Thanks to Matthias at Bleistift I got my own set of Uniqlo stationery-themed shirts. I can’t wear them now, since it’s winter here, but I am so looking forward to December when I can dazzle the good people of Montevideo with my eraser T-shirt (e.g. “who is this crazy woman?”).
I didn’t get the Mono 100 pencil shirt. I’m not such a fan of Tombow pencils or the Mono 100 (my heart lies with Mitsubishi), and what’s more, I look terrible in green. I have this theory that no Asian woman looks good in green.
The Pelikan T-shirts are really nicely done, with a great “vintage” look. Four chicks!
And you know you’re in deep when your shirt matches your masking tape…
I am spending a very busy two-week vacation back home – but of course some stationery tours are in order. The best part about being back is that I’ve had the chance to meet up with old pen friends and meet new friends I made online.
A typical pen meet shot of four people :)
Pens were tested, gifts exchanged and gossip shared. Thank you for a great time!
Afterwards we moved on to a big department-store style stationer and bookshop.
In Montreal, I had the impression that special editions of MT masking tapes were produced in limited runs and therefore no longer available past that particular season, but this doesn’t seem to be true. I found an exhilarating display stand comprising most of the special editions I had drooled over this past year, including the MT × Nordic Countries collaboration series. (The ordinary, permanent-collection tapes were at the back.)
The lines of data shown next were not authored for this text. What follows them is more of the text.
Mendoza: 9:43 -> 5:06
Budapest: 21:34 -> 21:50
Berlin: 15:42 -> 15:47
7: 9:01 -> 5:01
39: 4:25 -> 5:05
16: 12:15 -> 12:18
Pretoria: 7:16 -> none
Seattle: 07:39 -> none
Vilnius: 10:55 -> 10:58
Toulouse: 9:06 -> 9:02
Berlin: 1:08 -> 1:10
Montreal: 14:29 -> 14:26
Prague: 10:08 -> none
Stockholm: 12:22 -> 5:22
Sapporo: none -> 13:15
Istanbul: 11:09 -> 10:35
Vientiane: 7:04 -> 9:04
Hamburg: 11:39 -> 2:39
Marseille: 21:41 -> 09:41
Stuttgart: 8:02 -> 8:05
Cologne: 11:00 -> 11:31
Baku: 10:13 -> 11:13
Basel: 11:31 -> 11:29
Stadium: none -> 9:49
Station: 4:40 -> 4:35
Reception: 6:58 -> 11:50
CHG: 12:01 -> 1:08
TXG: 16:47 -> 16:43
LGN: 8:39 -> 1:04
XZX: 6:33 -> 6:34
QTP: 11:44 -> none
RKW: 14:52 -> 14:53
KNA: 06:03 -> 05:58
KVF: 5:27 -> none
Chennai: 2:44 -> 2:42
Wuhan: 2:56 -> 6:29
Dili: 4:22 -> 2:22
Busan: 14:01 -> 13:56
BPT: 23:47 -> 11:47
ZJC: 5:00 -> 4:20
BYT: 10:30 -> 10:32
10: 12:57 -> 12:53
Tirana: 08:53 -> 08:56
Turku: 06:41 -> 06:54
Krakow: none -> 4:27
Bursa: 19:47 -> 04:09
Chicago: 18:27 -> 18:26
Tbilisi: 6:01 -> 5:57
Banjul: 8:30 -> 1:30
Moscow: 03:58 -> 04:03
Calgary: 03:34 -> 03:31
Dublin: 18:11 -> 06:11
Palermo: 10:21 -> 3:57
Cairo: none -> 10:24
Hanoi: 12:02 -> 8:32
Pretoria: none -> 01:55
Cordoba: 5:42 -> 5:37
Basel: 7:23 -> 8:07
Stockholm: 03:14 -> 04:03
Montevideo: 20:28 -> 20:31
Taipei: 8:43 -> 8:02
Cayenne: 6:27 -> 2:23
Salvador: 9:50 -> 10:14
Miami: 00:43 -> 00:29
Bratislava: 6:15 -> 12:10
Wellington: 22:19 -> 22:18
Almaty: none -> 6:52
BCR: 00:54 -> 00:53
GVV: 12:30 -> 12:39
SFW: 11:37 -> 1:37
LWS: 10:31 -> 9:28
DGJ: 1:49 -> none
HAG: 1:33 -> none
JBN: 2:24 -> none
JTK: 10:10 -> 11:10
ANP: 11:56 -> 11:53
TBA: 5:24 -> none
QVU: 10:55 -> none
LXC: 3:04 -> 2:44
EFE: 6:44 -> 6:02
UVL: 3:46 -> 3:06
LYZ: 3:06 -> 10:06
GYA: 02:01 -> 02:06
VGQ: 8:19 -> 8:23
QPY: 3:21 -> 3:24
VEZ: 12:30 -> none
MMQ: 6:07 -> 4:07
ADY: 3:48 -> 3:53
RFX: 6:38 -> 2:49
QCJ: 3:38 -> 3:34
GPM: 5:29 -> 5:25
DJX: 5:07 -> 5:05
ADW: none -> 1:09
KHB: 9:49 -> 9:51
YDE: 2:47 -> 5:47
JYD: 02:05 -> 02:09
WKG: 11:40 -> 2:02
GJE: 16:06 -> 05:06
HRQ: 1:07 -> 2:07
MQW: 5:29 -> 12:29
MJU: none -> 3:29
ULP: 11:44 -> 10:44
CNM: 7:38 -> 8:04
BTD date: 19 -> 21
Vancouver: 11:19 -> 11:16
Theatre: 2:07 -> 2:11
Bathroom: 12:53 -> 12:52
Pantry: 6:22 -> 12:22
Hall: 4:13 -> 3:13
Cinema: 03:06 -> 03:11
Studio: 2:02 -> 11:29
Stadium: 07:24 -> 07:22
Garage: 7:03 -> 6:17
Bengt & Lotta Fish (left), Flowers (3rd from left), Olle Eksell Work & Fika (black), and Almedahls Italian Flower Shelf.
I also stocked up on some Redman pencil cases and some TiTi T-Prime pencils (as I mentioned, these pencils are made by Camel Pencil Manufacturing, which makes the new Craft Design Technology Item No. 32 pencils). Plus an unfamiliar Staedtler, and some interesting Kirin bicolor pencils.
And last but not least, I stocked up on my favorite sharpener, the Deli 0635. It’s sold under the Morning Glory brand here and called the “Dual Sharpener”, but it’s Deli all right – the packaging says so. It comes with a desk mount.
They even note the date of manufacture for pencil sharpeners here ;)
The recommended retail price is 8500 Korean won (about 7 USD), but I believe I got it for cheaper.
Busy, but more to come!
I am fundamentally a weekly kind of person. I’ve used the same one-week-per-spread format across many brands (the Japanese brand T’Beau, Paperblanks, museum planners, Moleskine weekly twin sets in pocket and regular sizes and special editions) consistently for the past twenty years. So my biggest worry upon taking the plunge into a Hobonichi was whether I could keep up with the daily format. I wanted to record more diary-style information than previously, but I also had a history of abandoning daily journals a few days into the new year.
Six months on, I have to say that the Hobonichi venture has been an unqualified success, because I have filled up nearly every page till now and am still going strong. And getting antsy for news of next year’s planner, too, because this time I’m going to get the larger Cousin AND the regular planner, both! This planner has made me sit down, not every day, but at regular enough intervals, to write down the particulars of my days.
I like the pull of the special paper, and I also like the fact that the grid-lined space invites me to use it freely for non-journalling purposes. My Hobonichi is becoming not exactly a diary but a snapshot of random bits of information on a variety of interests scattered over certain periods of time. I can’t draw so I haven’t attempted much by way of illustration; what I rather do is record factual information on topics of current interest, calling up my arsenal of colored ink and colored pencils. Early in the year I drew constellations after reading Eleanor Catton’s The Luminaries. A couple of months later I read a succession of books on Africa, which made me realize that my geographical knowledge of the continent was sorely lacking, so I drew maps. Maybe information drawn by hand is indeed better absorbed, the way experts argue that drawing letters help develop children’s brains. I certainly hope so. I also write down stationery wish lists and bits of information on pens and pencils that I want to save from emails on spare pages. I don’t paste things onto it much because I don’t want it to get too bulky; also, I’ve found out that masking tape tends to curl the paper, probably because it’s so thin.
(Last year’s MT Mizumaru Anzai special edition, the illustrator who was Haruki Murakami’s longtime collaborator.)
That said, the one issue I have with the Hobonichi is covers. The standard one I have is too ugly and unwieldy, and the nicer ones are just too expensive. In any case I feel that covers somehow detract from the simple beauty of the planner itself. I may just go coverless next year.